Conclusions et implications

Valeur scientifique et applications

Valeur scientifique

L’étude dévoile pour la première fois l’importance de l’hétérogénéité clonale dans la régression des fonctions immunitaires avec l’âge, offrant un cadre explicatif aux variations interindividuelles dans les modèles murins de vieillissement.

Applications pratiques

En régulant la différenciation myéloïde des HSC, il pourrait être possible de retarder le début du vieillissement immunitaire. L’identification des gènes critiques fournit un point de départ pour le développement de nouvelles thérapies anti-âge.


Points forts

  1. Analyse interindividuelle du vieillissement
    Cette recherche met en lumière une compréhension mécanistique des différences de vieillissement, identifiant spécifiquement les sous-groupes cellulaires comme moteurs de ces variations.
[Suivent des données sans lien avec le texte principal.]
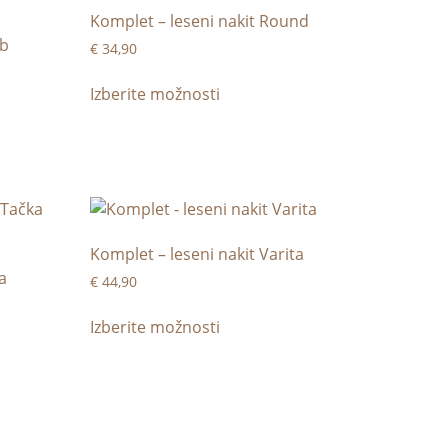
Komplet – leseni nakit Round
mb
€
34,90
Izberite možnosti
Komplet – leseni nakit Varita
a
€
44,90
Izberite možnosti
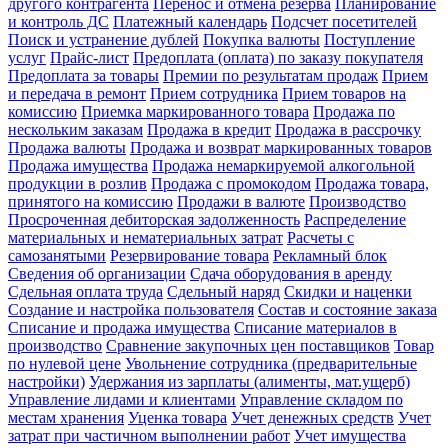
другого контрагента
Перенос и отмена резерва
Планирование
и контроль ДС
Платежный календарь
Подсчет посетителей
Поиск и устранение дублей
Покупка валюты
Поступление
услуг
Прайс-лист
Предоплата (оплата) по заказу покупателя
Предоплата за товары
Премии по результатам продаж
Прием
и передача в ремонт
Прием сотрудника
Прием товаров на
комиссию
Приемка маркированного товара
Продажа по
нескольким заказам
Продажа в кредит
Продажа в рассрочку
Продажа валюты
Продажа и возврат маркированных товаров
Продажа имущества
Продажа немаркируемой алкогольной
продукции в розлив
Продажа с промокодом
Продажа товара,
принятого на комиссию
Продажи в валюте
Производство
Просроченная дебиторская задолженность
Распределение
материальных и нематериальных затрат
Расчеты с
самозанятыми
Резервирование товара
Рекламный блок
Сведения об организации
Сдача оборудования в аренду
Сдельная оплата труда
Сдельный наряд
Скидки и наценки
Создание и настройка пользователя
Состав и состояние заказа
Списание и продажа имущества
Списание материалов в
производство
Сравнение закупочных цен поставщиков
Товар
по нулевой цене
Увольнение сотрудника (предварительные
настройки)
Удержания из зарплаты (алименты, мат.ущерб)
Управление лидами и клиентами
Управление складом по
местам хранения
Уценка товара
Учет денежных средств
Учет
затрат при частичном выполнении работ
Учет имущества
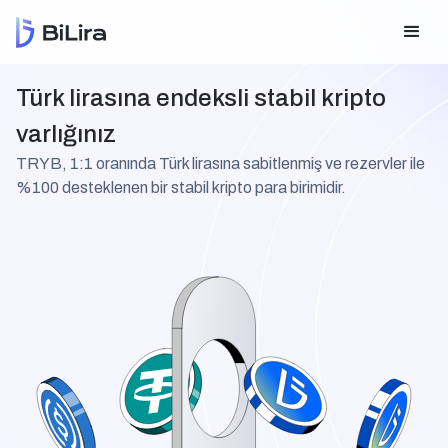
Türk lirasına endeksli stabil kripto
varlığınız
TRYB, 1:1 oranında Türk lirasına sabitlenmiş ve rezervler ile
%100 desteklenen bir stabil kripto para birimidir.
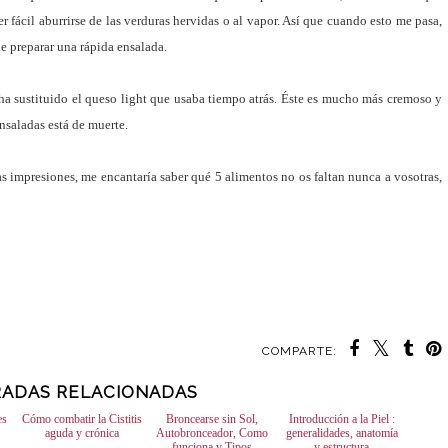
r fácil aburrirse de las verduras hervidas o al vapor. Así que cuando esto me pasa,
e preparar una rápida ensalada.
 ha sustituido el queso light que usaba tiempo atrás. Éste es mucho más cremoso y
nsaladas está de muerte.
as impresiones, me encantaría saber qué 5 alimentos no os faltan nunca a vosotras,
COMPARTE:
ADAS RELACIONADAS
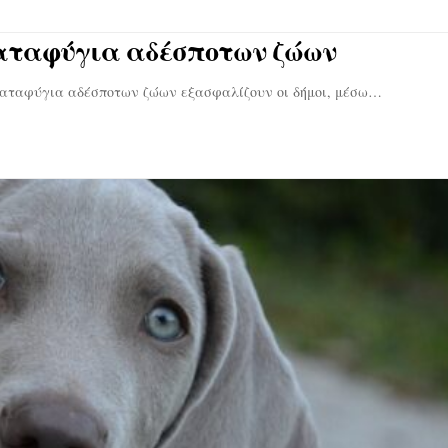
καταφύγια αδέσποτων ζώων
αταφύγια αδέσποτων ζώων εξασφαλίζουν οι δήμοι, μέσω…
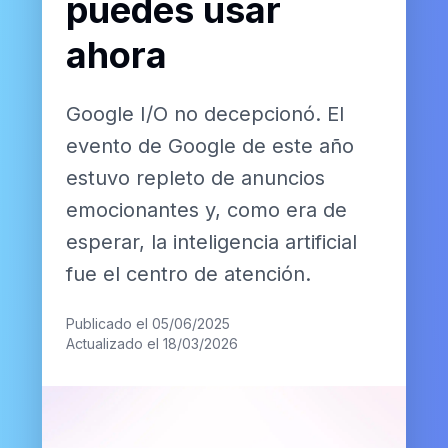
puedes usar
ahora
Google I/O no decepcionó. El
evento de Google de este año
estuvo repleto de anuncios
emocionantes y, como era de
esperar, la inteligencia artificial
fue el centro de atención.
Publicado el 05/06/2025
Actualizado el 18/03/2026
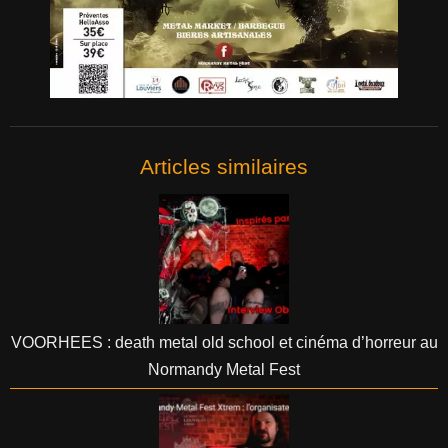
Articles similaires
VOORHEES : death metal old school et cinéma d’horreur au
Normandy Metal Fest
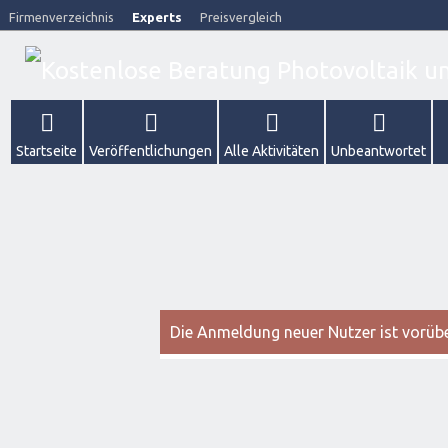
Firmenverzeichnis
Experts
Preisvergleich
Startseite
Veröffentlichungen
Alle Aktivitäten
Unbeantwortet
Die Anmeldung neuer Nutzer ist vorüber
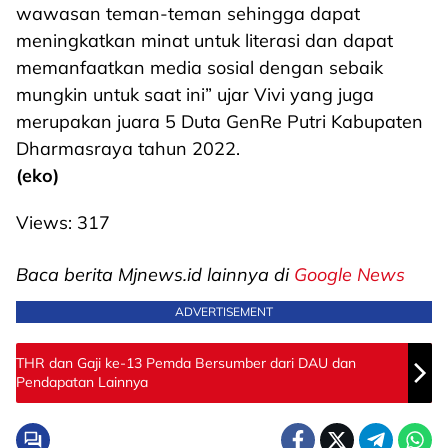
wawasan teman-teman sehingga dapat
meningkatkan minat untuk literasi dan dapat
memanfaatkan media sosial dengan sebaik
mungkin untuk saat ini” ujar Vivi yang juga
merupakan juara 5 Duta GenRe Putri Kabupaten
Dharmasraya tahun 2022.
(eko)
Views:
317
Baca berita Mjnews.id lainnya di
Google News
ADVERTISEMENT
THR dan Gaji ke-13 Pemda Bersumber dari DAU dan
Pendapatan Lainnya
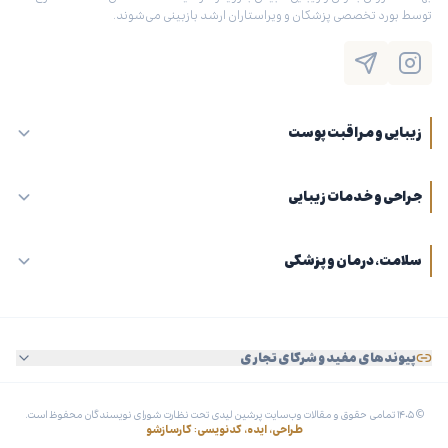
توسط بورد تخصصی پزشکان و ویراستاران ارشد بازبینی می‌شوند.
زیبایی و مراقبت پوست
جراحی و خدمات زیبایی
سلامت، درمان و پزشکی
پیوندهای مفید و شرکای تجاری
© ۱۴۰۵ تمامی حقوق و مقالات وب‌سایت پرشین لیدی تحت نظارت شورای نویسندگان محفوظ است.
طراحی، ایده، کدنویسی: کارسازشو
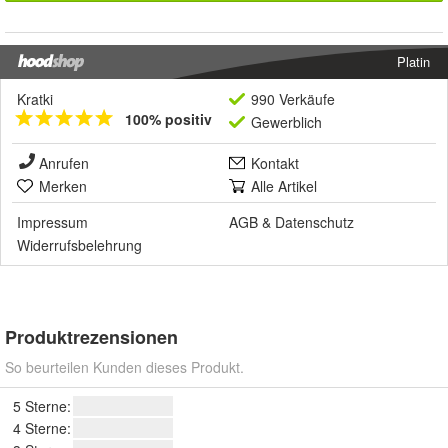
Platin
Kratki
990 Verkäufe
100% positiv
Gewerblich
Anrufen
Kontakt
Merken
Alle Artikel
Impressum
AGB
&
Datenschutz
Widerrufsbelehrung
Produktrezensionen
So beurteilen Kunden dieses Produkt.
5 Sterne:
4 Sterne:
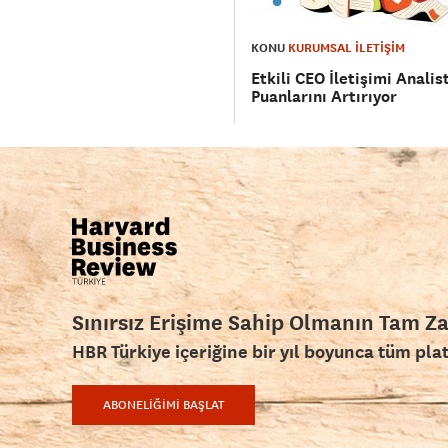
KONU
KURUMSAL İLETİŞİM
Etkili CEO İletişimi Analis
Puanlarını Artırıyor
Sınırsız Erişime Sahip Olmanın Tam Z
HBR Türkiye içeriğine bir yıl boyunca tüm pla
ABONELİĞİMİ BAŞLAT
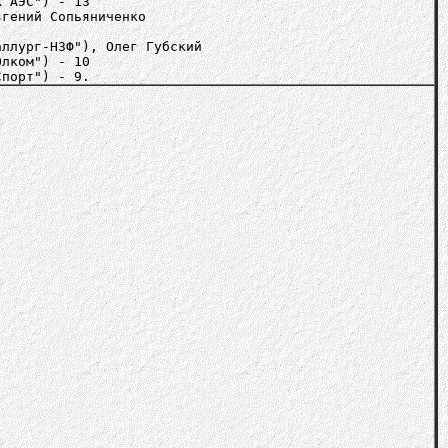
К АЭС") - 13
вгений Сопьяниченко
аллург-НЗФ"), Олег Губский
Олком") - 10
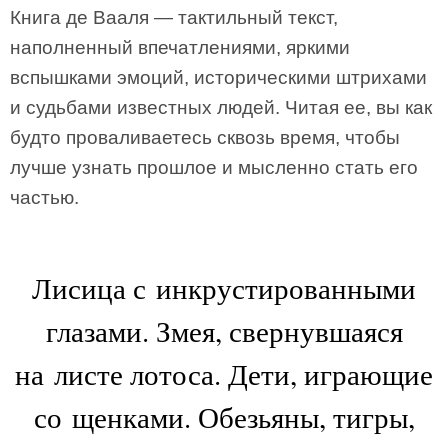
Книга де Вааля — тактильный текст,
наполненный впечатлениями, яркими
вспышками эмоций, историческими штрихами
и судьбами известных людей. Читая ее, вы как
будто проваливаетесь сквозь время, чтобы
лучше узнать прошлое и мысленно стать его
частью.
Лисица с инкрустированными
глазами. Змея, свернувшаяся
на листе лотоса. Дети, играющие
со щенками. Обезьяны, тигры,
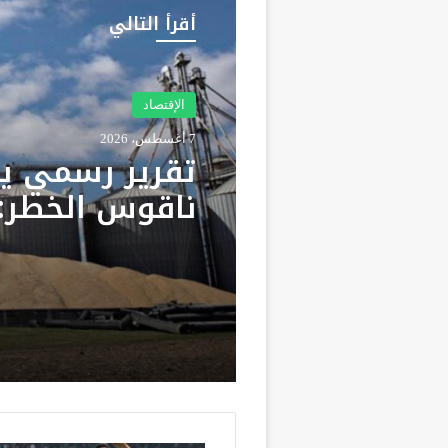
أقرأ التالي
الإقتصاد
7 أغسطس، 2026
تقرير رسمي ي
ناقوس الخطر: 
مطالب بتعزيز م
الاستراتيجية م
المحروقات وال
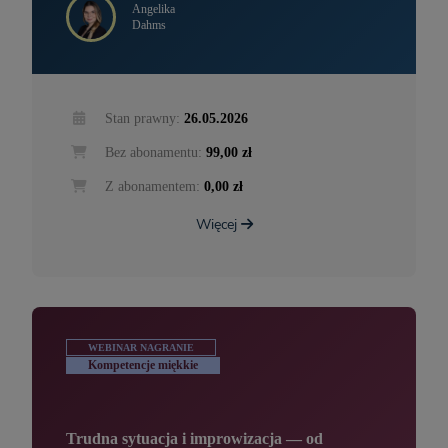
Angelika
Dahms
Stan prawny:
26.05.2026
Bez abonamentu:
99,00 zł
Z abonamentem:
0,00 zł
Więcej
WEBINAR NAGRANIE
Kompetencje miękkie
Trudna sytuacja i improwizacja — od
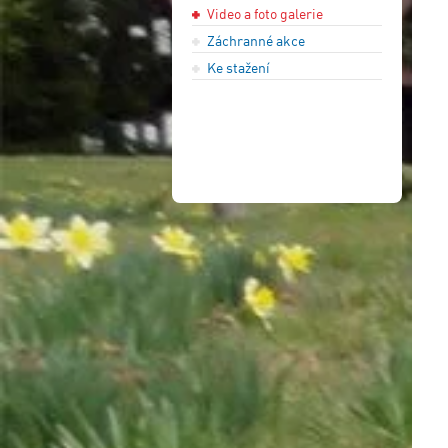
Video a foto galerie
Záchranné akce
Ke stažení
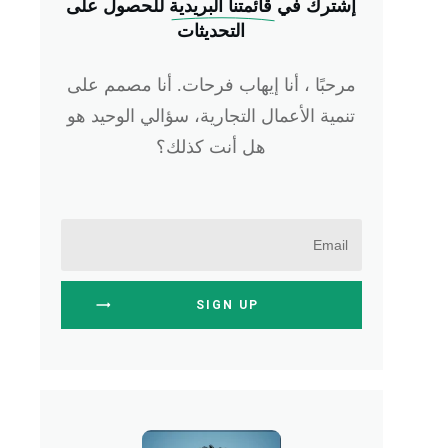
إشترك في
 قائمتنا البريدية
للحصول على
التحديثات
مرحبًا ، أنا إيهاب فرحات. أنا مصمم على
تنمية الأعمال التجارية، سؤالي الوحيد هو
هل أنت كذلك؟
SIGN UP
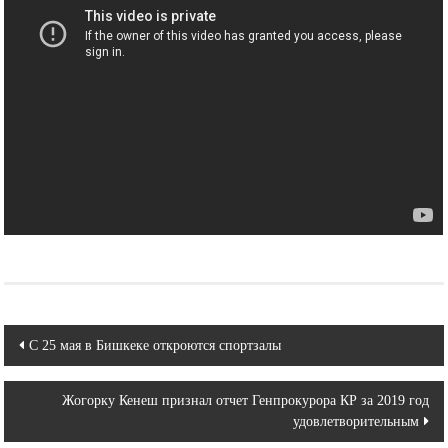
Навигация
С 25 мая в Бишкеке откроются спортзалы
по
Жогорку Кенеш признал отчет Генпрокурора КР за 2019 год
записям
удовлетворительным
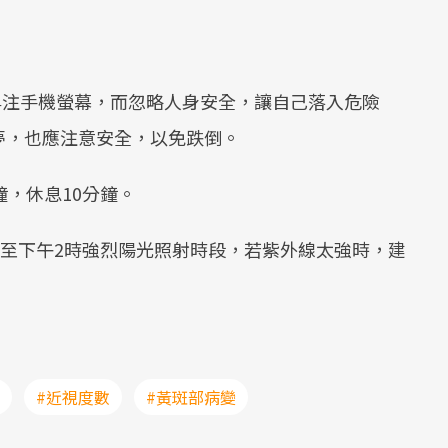
專注手機螢幕，而忽略人身安全，讓自己落入危險
夢，也應注意安全，以免跌倒。
鐘，休息10分鐘。
時至下午2時強烈陽光照射時段，若紫外線太強時，建
。
#近視度數
#黃斑部病變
  2. Caractérisation des clones anti-vieillissement
    La découverte de clones “anti-vieillissement”, capables de réguler la linéarité lymphoïde et myéloïde, ouvre des perspectives pour des interventions ciblées.

  3. Validation génétique centrée sur les gènes clefs
    Des expériences CRISPR viennent confirmer les rôles fonctionnels des gènes dans les processus de vieillissement et fournissent des éléments adaptables dans des contextes cliniques.


Résumé

Par l’utilisation des technologies modernes (RNAseq monocellulaire et suivi clonal in vivo), cette étude a révélé des différences moléculaires et fonctionnelles marquées dans le vieillissement des HSC, expliquant les variations individuelles dans l’âge fonctionnel des souris. En particulier, le contrôle de la myélopoïèse apparaît comme une cible prometteuse pour moduler les effets du vieillissement. Ces découvertes contribuent notablement aux sciences du vieillissement et jettent les bases pour de futures interventions thérapeutiques.